New Carbon Standards
These are the markets that have risen without government definitions and structures. They’ve been defined not by national allocations but by private organizations, in many cases created by partnerships between non-governmental organizations (NGOs) and corporations. These Standards (with a big ‘S’ for emphasis) have created their own methodologies and systems to define and certify projects across the world that work to either limit, completely avoid, or remove greenhouse gas emissions from the atmosphere. Project developers have been able to draw on the expertise of those ‘S’tandards to turn ideas into projects and, from there, turn these projects into carbon credits. And the credits have been verified, validated and held in the registries of those same Standards for trade in the open market.
As you’d imagine, a world of ideas leads to a world of projects, and with them a huge range of types, benefits, geographies and timelines. Some are as local and simple as providing clean-burning cook stoves to people that would otherwise be burning charcoal in open fires. Others are as ambitious as rebuilding forests, with a premium for ensuring biodiversity and persistence. And that range of outcomes and approaches means a range of prices. For example, avoiding the creation of a new coal-fired plant through investment in renewables has one price, while pulling carbon dioxide out of the air and locking it up as a mineral has quite another.
This world of value has been met by a different kind of commodity buyer. Instead of buyers looking for a commodity to use or process, the buyers of carbon credits have been voluntarily looking to manage their carbon debts in order to offset the emissions they have themselves produced. But many of them have also been looking to not just wipe the ledger clean but to invest in something that resonates with their company culture, with their philosophy and with their customers. So, a technology company might want to look for credits from a project that uses new tech, whereas a food company might want to invest in those that use soil management techniques. Hence, they are described as the voluntary carbon markets – because they have resulted from the free choices of a myriad of companies to engage with the environmental challenges ahead without the compulsion of regulation.
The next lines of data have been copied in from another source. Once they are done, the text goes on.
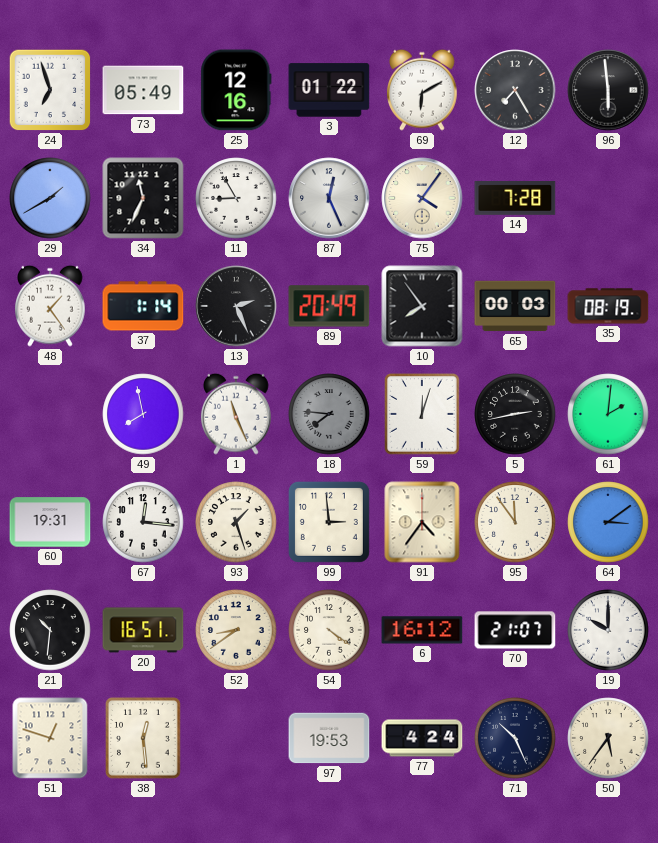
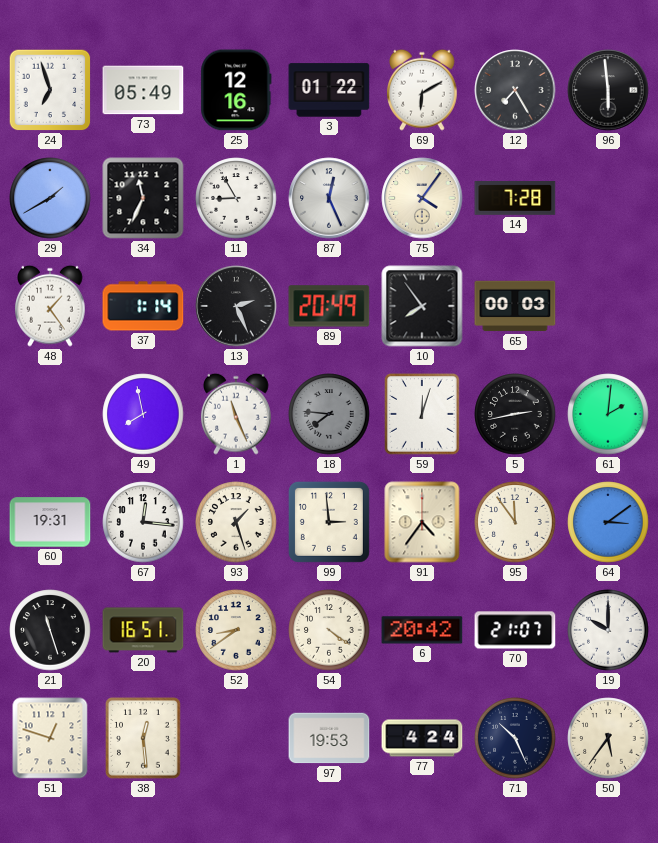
35: 08:19 -> none
21: 10:31 -> 11:27
6: 16:12 -> 20:42
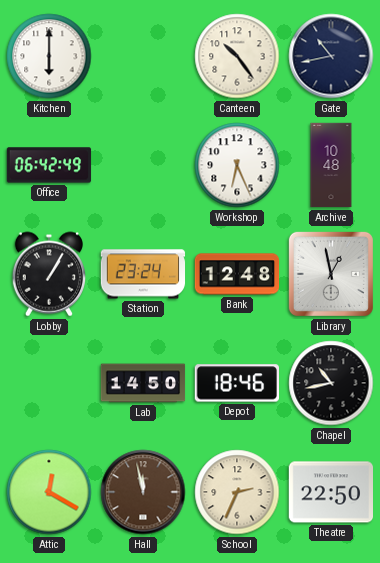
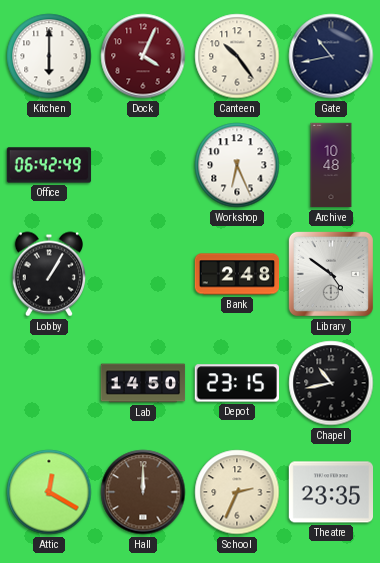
Dock: none -> 4:04
Station: 23:24 -> none
Bank: 12:48 -> 2:48
Library: 12:58 -> 4:51
Depot: 18:46 -> 23:15
Hall: 11:58 -> 12:00
Theatre: 22:50 -> 23:35
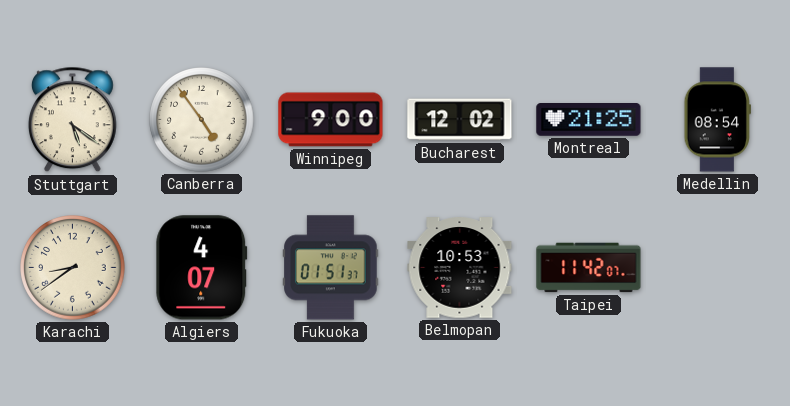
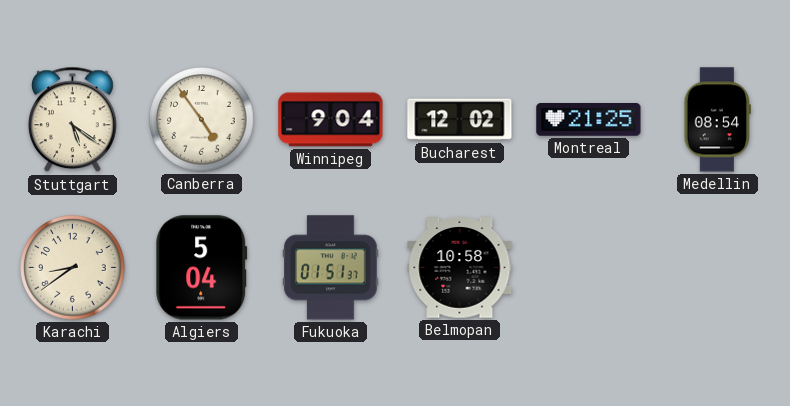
Winnipeg: 9:00 -> 9:04
Algiers: 4:07 -> 5:04
Belmopan: 10:53 -> 10:58
Taipei: 11:42 -> none
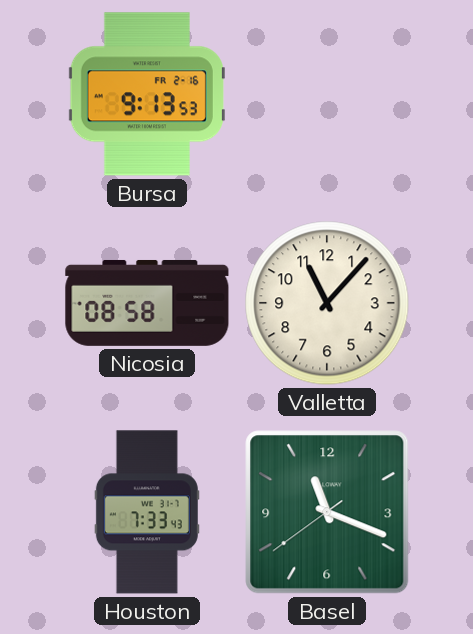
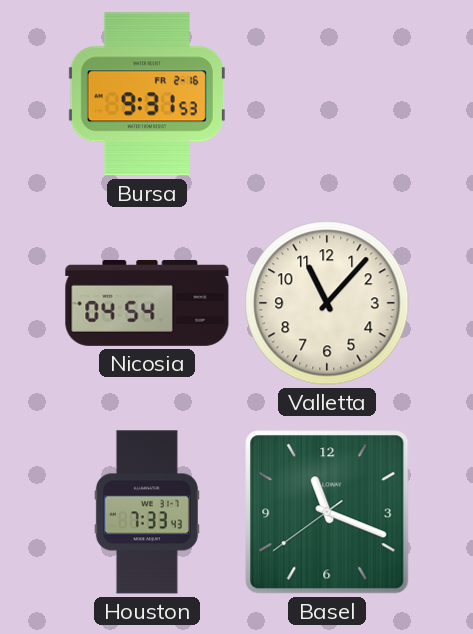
Bursa: 9:13 -> 9:31
Nicosia: 08:58 -> 04:54
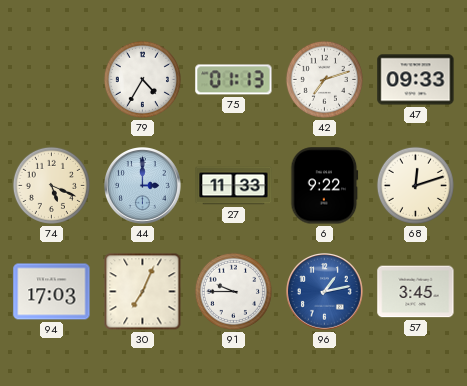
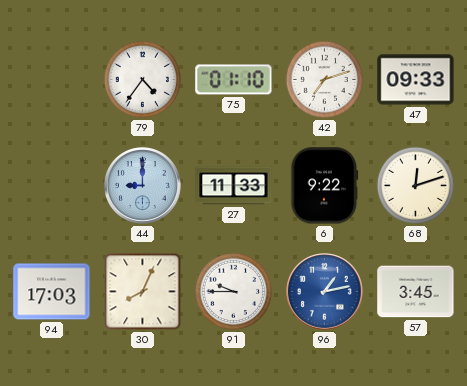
79: 4:35 -> 4:36
75: 01:13 -> 01:10
74: 5:19 -> none
44: 3:00 -> 9:00
30: 7:04 -> 8:04
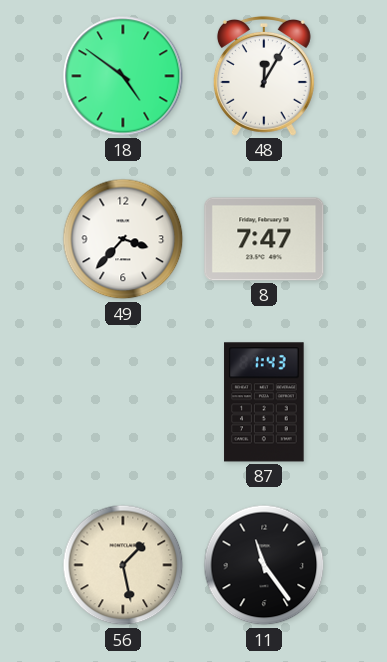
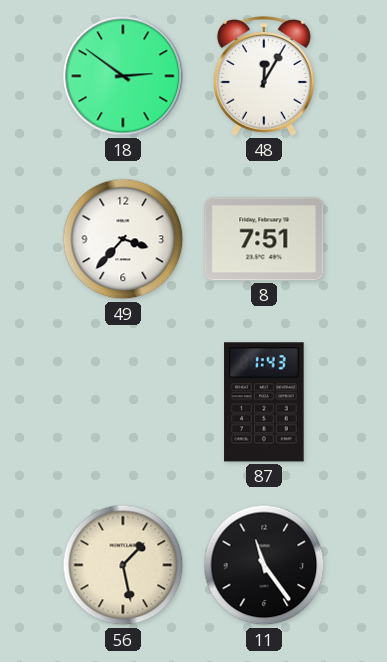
18: 4:51 -> 2:51
8: 7:47 -> 7:51
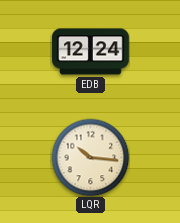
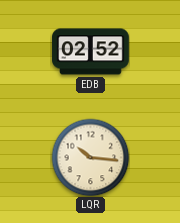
EDB: 12:24 -> 02:52
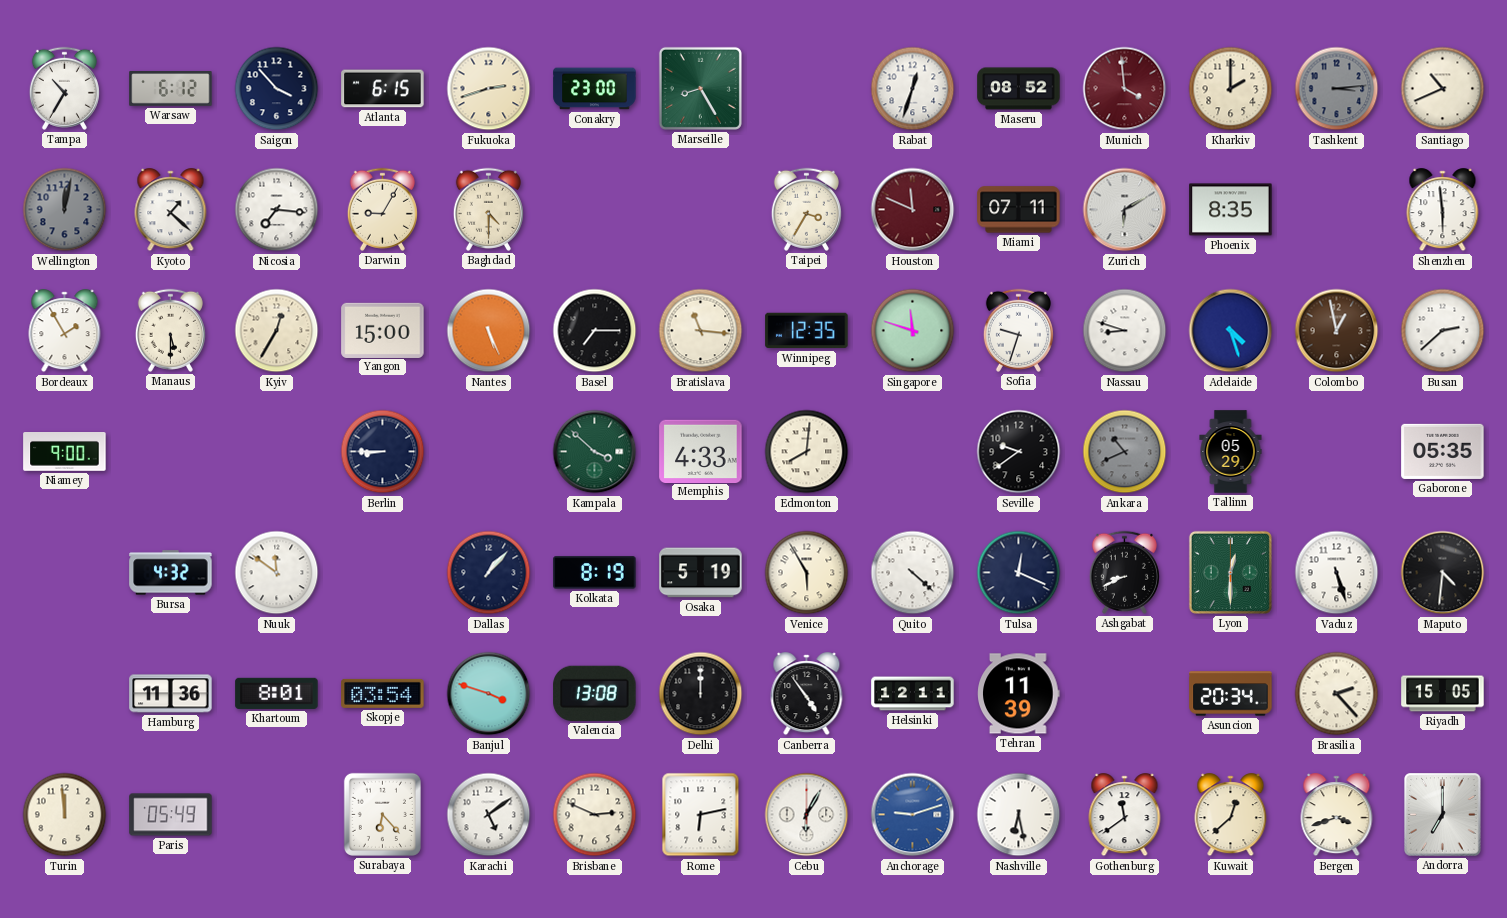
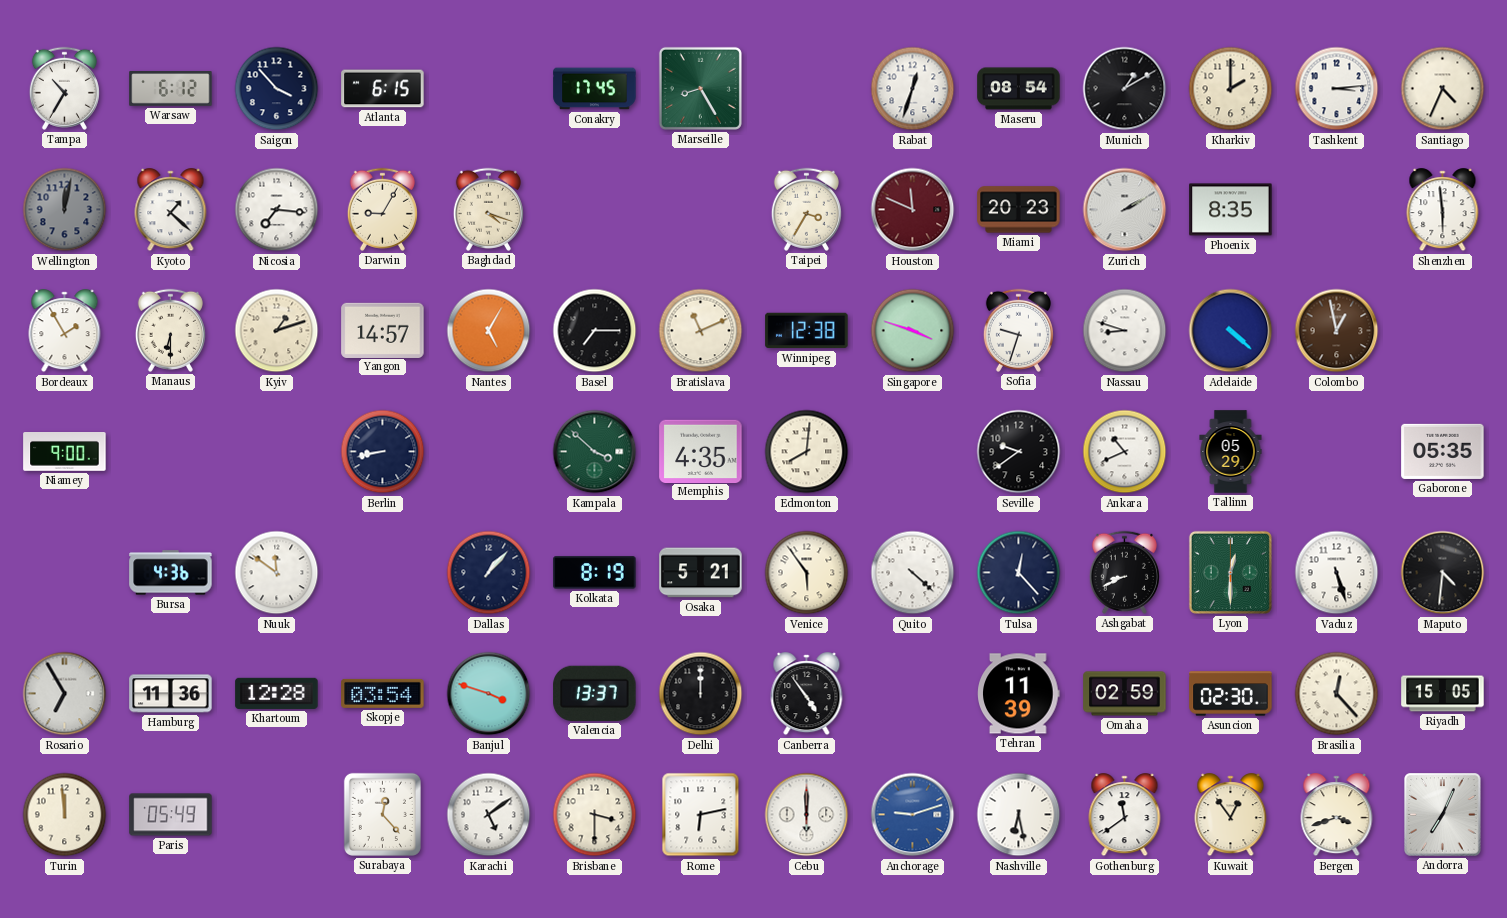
Fukuoka: 2:42 -> none
Conakry: 23:00 -> 17:45
Maseru: 08:52 -> 08:54
Munich: 3:59 -> 1:10
Munich dial: burgundy -> black
Tashkent dial: grey -> white
Santiago: 10:41 -> 4:34
Baghdad: 4:30 -> 4:18
Miami: 07:11 -> 20:23
Zurich: 6:10 -> 2:10
Manaus: 5:30 -> 6:30
Kyiv: 12:35 -> 1:12
Yangon: 15:00 -> 14:57
Nantes: 5:26 -> 5:05
Bratislava: 11:16 -> 11:11
Winnipeg: 12:35 -> 12:38
Singapore: 11:48 -> 3:48
Adelaide: 4:27 -> 4:22
Busan: 2:38 -> none
Berlin: 8:45 -> 8:43
Memphis: 4:33 -> 4:35
Ankara dial: grey -> white
Bursa: 4:32 -> 4:36
Osaka: 5:19 -> 5:21
Venice: 5:55 -> 5:54
Tulsa: 12:19 -> 12:23
Rosario: none -> 6:55
Khartoum: 8:01 -> 12:28
Valencia: 13:08 -> 13:37
Helsinki: 12:11 -> none
Omaha: none -> 02:59
Asuncion: 20:34 -> 02:30
Brasilia: 2:23 -> 12:23
Surabaya: 6:23 -> 12:23
Brisbane: 2:49 -> 3:30
Cebu: 6:05 -> 6:00
Kuwait: 12:38 -> 12:54
Andorra: 7:00 -> 7:04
This is the open-source system for tackling climate change. It stands in stark contrast to the cap-and-trade approach of compliance markets, in which a government sets a limit and gives out allowances. An allowance can be traded to meet targets, and as its price rises it creates an incentive for those within the scheme to find new ways to reduce carbon. But by design, it is neutral on solutions. There’s no allowance that guarantees a social benefit, or protection of biodiversity, such as that you would find in the world of carbon credits. There’s no way for a buyer to know what effect their transaction has had on the world.
Standardization Needed to Address Pricing Complexities
The complexity of voluntary markets presents its own set of challenges. One of the more lauded standardization efforts has come from the airline industry. The International Civil Aviation Organization shepherded into being the Carbon Offsetting and Reduction Scheme for International Aviation (CORSIA) through which airlines can (initially voluntarily, and later under a mandate) reduce their carbon debts through the use of credits from the voluntary markets.
The set of specifications contained within CORSIA provides a framework for aggregating credits. A buyer can pick any of a range of project types, from a range of Standards, and use their credits to meet its obligations.
It’s a simplification that has already started to generate increased liquidity in the global carbon markets. And it’s a simple place to start for producing price benchmarks. That’s why Platts announced in December it would start assessing CORSIA-eligible credits (CEC), to be known as Platts CEC, starting Monday – creating a single value from a jungle of projects and a world of complexity. Platts will reflect credits from projects certified by such as: The Gold Standard, Climate Action Reserve (CAR), Verified Carbon Standard (VCS), Architecture for REDD+ Transactions, and American Carbon Registry.